No More Taxpayer Money to Settle ‘Fraudulent’ Pigford II Claims, Republican Says
(CNSNews.com) - A Republican lawmaker is trying to protect taxpayers from what he calls fraudulent racial discrimination claims filed against the government by black farmers.
Rep. Steve King (R-Iowa) on Wednesday filed an amendment to an Agriculture appropriations bill that would prevent any additional taxpayer money from being used to settle claims associated with the government's "fraud-plagued Pigford II program."
The money, King said, “is being used primarily to build political goodwill for the President.”
As CNSNews.com previously reported, the USDA allegedly discriminated against black farmers in dispensing federally funded farm loans between 1981 and 1996. In 1999, the federal government settled a class action suit brought against the government by black farmers. The case was dubbed “Pigford," after the name of the lead plaintiff.
As a result of that Pigford settlement, the government eventually paid $1 billion in compensation to 15,640 claimants.
However, 73,800 additional people applied for compensation after the September 2000 filing deadline.
In 2008, then-Sen. Barack Obama managed to get $100 million included in the annual farm bill to pay compensation to black claimants who missed the September 2000 deadline in the original Pigford settlement.
But in February 2010, Agriculture Secretary Tom Vilsack and Attorney General Eric Holder reached a new settlement with the black farmers — called “Pigford II” -- to provide an additional $1.15 billion to black farmers, on top of Obama’s $100 million earmark.
In November 2010, the lame-duck Congress approved the $1.15 billion (to add to the $100 million Obama had inserted into the 2008 farm bill), making a total of $1.25 billion available to black farmers. Obama signed that funding bill into law late last year.
It is the $1.15 billion figure that concerns Rep. King:
"In the 2008 Farm Bill, Congress limited taxpayers' exposure to the Pigford II settlement program at $100 million, a figure that was deemed sufficient to resolve the racial discrimination claims leveled against the United States Department of Agriculture by black farmers," King said on Wednesday.

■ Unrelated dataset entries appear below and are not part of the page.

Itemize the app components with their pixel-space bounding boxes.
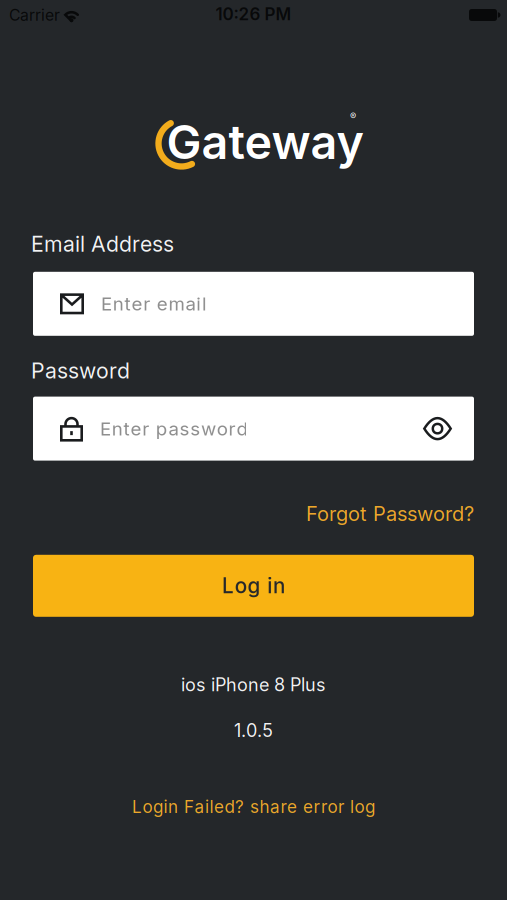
button[interactable]: Log in	[33, 555, 474, 617]
button[interactable]: Login Failed? share error log	[132, 796, 375, 817]
staticText: Enter email	[101, 292, 207, 315]
staticText: Carrier	[9, 6, 60, 24]
staticText: Enter password	[100, 417, 247, 440]
staticText: Email Address	[31, 231, 174, 257]
staticText: Login Failed? share error log	[132, 796, 375, 817]
staticText: ios iPhone 8 Plus	[181, 674, 326, 696]
staticText: Gateway	[166, 114, 364, 170]
staticText: Log in	[222, 573, 285, 598]
button[interactable]: Forgot Password?	[306, 502, 474, 526]
staticText: 1.0.5	[234, 720, 273, 741]
staticText: 10:26 PM	[216, 4, 292, 24]
staticText: ®	[350, 110, 356, 122]
staticText: Forgot Password?	[306, 502, 474, 526]
button[interactable]: Show password	[415, 410, 460, 448]
staticText: Password	[31, 358, 130, 384]
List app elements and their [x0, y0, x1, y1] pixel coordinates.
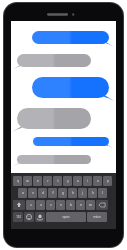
staticText: f — [52, 191, 54, 195]
staticText: o — [97, 179, 99, 183]
staticText: c — [50, 203, 52, 207]
button[interactable]: o — [93, 176, 102, 186]
button[interactable]: Backspace — [96, 200, 108, 210]
button[interactable]: c — [46, 200, 55, 210]
staticText: h — [72, 191, 74, 195]
staticText: l — [102, 191, 103, 195]
staticText: r — [47, 179, 49, 183]
staticText: x — [40, 203, 42, 207]
button[interactable]: w — [23, 176, 32, 186]
button[interactable]: k — [88, 188, 97, 198]
staticText: d — [42, 191, 44, 195]
button[interactable]: j — [78, 188, 87, 198]
button[interactable]: s — [28, 188, 37, 198]
button[interactable]: m — [86, 200, 95, 210]
staticText: return — [93, 215, 101, 219]
button[interactable]: Shift — [13, 200, 25, 210]
button[interactable]: u — [73, 176, 82, 186]
staticText: b — [70, 203, 72, 207]
button[interactable]: Received message — [12, 108, 91, 133]
staticText: u — [77, 179, 79, 183]
button[interactable]: l — [98, 188, 107, 198]
button[interactable]: d — [38, 188, 47, 198]
button[interactable]: t — [53, 176, 62, 186]
button[interactable]: Emoji — [24, 212, 34, 222]
button[interactable]: f — [48, 188, 57, 198]
staticText: z — [30, 203, 32, 207]
button[interactable]: n — [76, 200, 85, 210]
button[interactable]: Received message — [12, 155, 91, 168]
button[interactable]: Voice input — [35, 212, 45, 222]
staticText: y — [67, 179, 69, 183]
button[interactable]: z — [26, 200, 35, 210]
button[interactable]: p — [103, 176, 112, 186]
staticText: space — [62, 215, 70, 219]
button[interactable]: return — [87, 212, 107, 222]
button[interactable]: q — [13, 176, 22, 186]
button[interactable]: v — [56, 200, 65, 210]
staticText: m — [89, 203, 92, 207]
staticText: w — [26, 179, 29, 183]
staticText: g — [62, 191, 64, 195]
button[interactable]: Received message — [12, 54, 91, 71]
staticText: i — [87, 179, 88, 183]
button[interactable]: e — [33, 176, 42, 186]
button[interactable]: y — [63, 176, 72, 186]
button[interactable]: b — [66, 200, 75, 210]
staticText: q — [17, 179, 19, 183]
button[interactable]: Sent message — [32, 31, 114, 48]
staticText: t — [57, 179, 59, 183]
staticText: 123 — [16, 215, 21, 219]
staticText: s — [32, 191, 34, 195]
button[interactable]: r — [43, 176, 52, 186]
staticText: a — [22, 191, 24, 195]
button[interactable]: Sent message — [33, 137, 114, 150]
staticText: n — [80, 203, 82, 207]
button[interactable]: space — [46, 212, 86, 222]
button[interactable]: 123 — [13, 212, 23, 222]
staticText: v — [60, 203, 62, 207]
button[interactable]: x — [36, 200, 45, 210]
button[interactable]: Sent message — [32, 77, 114, 102]
button[interactable]: g — [58, 188, 67, 198]
button[interactable]: a — [18, 188, 27, 198]
staticText: k — [92, 191, 94, 195]
button[interactable]: h — [68, 188, 77, 198]
staticText: j — [82, 191, 83, 195]
staticText: e — [37, 179, 39, 183]
staticText: p — [107, 179, 109, 183]
button[interactable]: i — [83, 176, 92, 186]
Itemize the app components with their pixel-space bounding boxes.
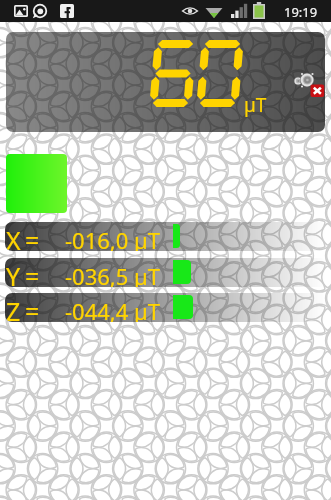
button[interactable]: X xyxy=(5,222,326,251)
staticText: -016,0 µT xyxy=(65,225,160,251)
button[interactable]: Y xyxy=(5,258,326,287)
button[interactable]: Sound off xyxy=(285,60,325,100)
staticText: Y xyxy=(6,259,21,287)
staticText: X xyxy=(6,223,21,251)
button[interactable]: µT xyxy=(6,32,325,132)
staticText: = xyxy=(25,259,40,287)
staticText: -036,5 µT xyxy=(65,261,160,287)
staticText: -044,4 µT xyxy=(65,296,160,322)
staticText: = xyxy=(25,223,40,251)
staticText: 19:19 xyxy=(284,3,318,21)
staticText: Z xyxy=(6,294,21,322)
staticText: µT xyxy=(244,92,267,118)
button[interactable] xyxy=(6,154,67,213)
button[interactable]: Z xyxy=(5,293,326,322)
staticText: = xyxy=(25,294,40,322)
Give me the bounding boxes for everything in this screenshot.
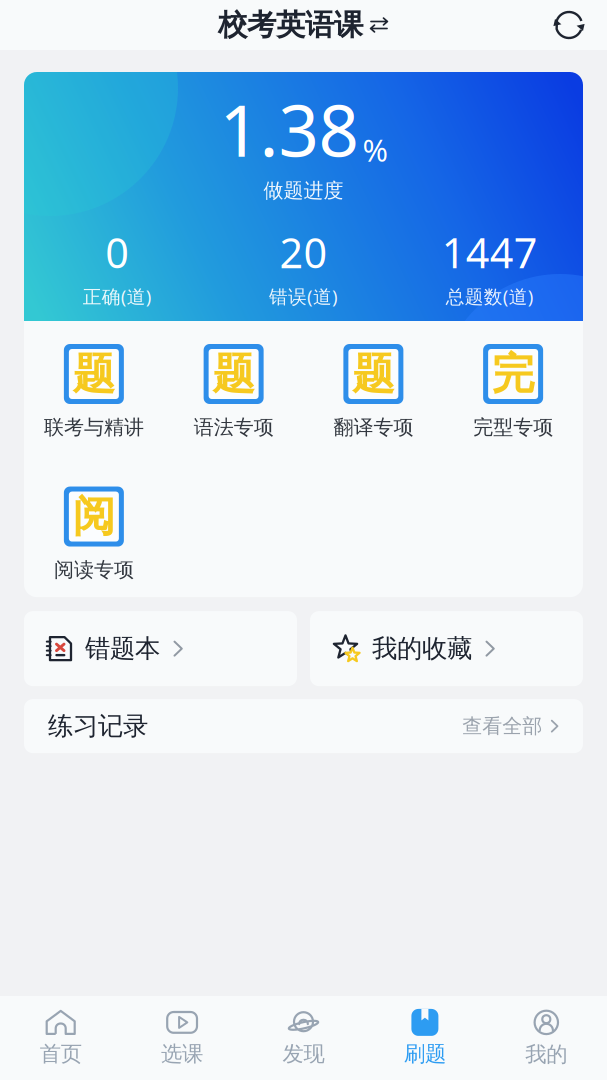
staticText: 错误(道) (269, 284, 338, 309)
staticText: 练习记录 (48, 711, 148, 742)
button[interactable]: 题 (24, 344, 164, 440)
button[interactable]: 发现 (243, 1009, 364, 1067)
staticText: 做题进度 (264, 178, 344, 203)
staticText: 校考英语课 (218, 7, 363, 43)
button[interactable]: 选课 (121, 1009, 243, 1067)
staticText: 我的 (525, 1041, 567, 1068)
staticText: 查看全部 (462, 714, 542, 738)
staticText: 阅读专项 (54, 558, 134, 582)
staticText: 1447 (442, 225, 538, 280)
button[interactable]: 题 (164, 344, 304, 440)
staticText: 0 (105, 225, 129, 280)
staticText: 联考与精讲 (44, 415, 144, 440)
staticText: 选课 (161, 1041, 203, 1067)
staticText: 完 (492, 348, 535, 400)
staticText: 我的收藏 (372, 633, 472, 664)
staticText: 刷题 (404, 1041, 446, 1067)
staticText: 题 (212, 348, 255, 400)
button[interactable]: Refresh (545, 1, 593, 49)
button[interactable]: 题 (304, 344, 443, 440)
staticText: % (362, 130, 388, 170)
button[interactable]: 阅 (24, 487, 164, 582)
button[interactable]: 错题本 (24, 611, 297, 686)
staticText: 完型专项 (473, 415, 553, 440)
button[interactable]: 我的 (486, 1008, 607, 1068)
staticText: 发现 (282, 1041, 324, 1067)
staticText: 题 (72, 348, 115, 400)
staticText: 首页 (40, 1041, 82, 1067)
staticText: 翻译专项 (333, 415, 413, 440)
button[interactable]: 首页 (0, 1009, 121, 1067)
staticText: 1.38 (220, 82, 358, 176)
staticText: 语法专项 (194, 415, 274, 440)
staticText: 20 (280, 225, 328, 280)
staticText: 错题本 (85, 633, 160, 664)
staticText: 总题数(道) (446, 284, 534, 309)
staticText: 阅 (72, 490, 115, 543)
button[interactable]: 完 (443, 344, 583, 440)
button[interactable]: 练习记录 (24, 699, 583, 753)
staticText: 正确(道) (83, 284, 152, 309)
button[interactable]: 刷题 (364, 1009, 486, 1067)
staticText: 题 (352, 348, 395, 400)
button[interactable]: 我的收藏 (310, 611, 583, 686)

"Since that time, a lame-duck Democratic Congress agreed to President Obama's request to pump an additional $1.15 billion into the Pigford II settlement program, doing so even though the program is rife with credible allegations of massive fraud that have not been fully investigated. This was an irresponsible act, and it violated Congress's responsibility to be good stewards of taxpayers' money."
King said the House of Representatives, now led by Republicans, should not ratify the lame-duck Congress's decision to increase American taxpayers' exposure to the Pigford II "fraud."
"I believe that an investigation into the program will reveal that the majority of the claims that have been filed are fraudulent, and Congress should not turn a blind eye to the real possibility that the money is being used primarily to build political goodwill for the President instead of being used to properly redress the much smaller universe of people who have actually suffered harm.
"If passed, my amendment would put the brakes on Pigford II funding, and it would prevent the Secretary of Agriculture from paying fraudulent claims one $50,000 check at a time."
As CNSNews.com has reported, King and some other members of Congress believe that the USDA did in fact discriminate against black farmers in the period from 1981 through 1996. However, they are concerned that the number of people who have received compensation payments from the government, and who are anticipated to receive compensation under the new settlement, may significantly exceed the number of people who were actual victims of discrimination.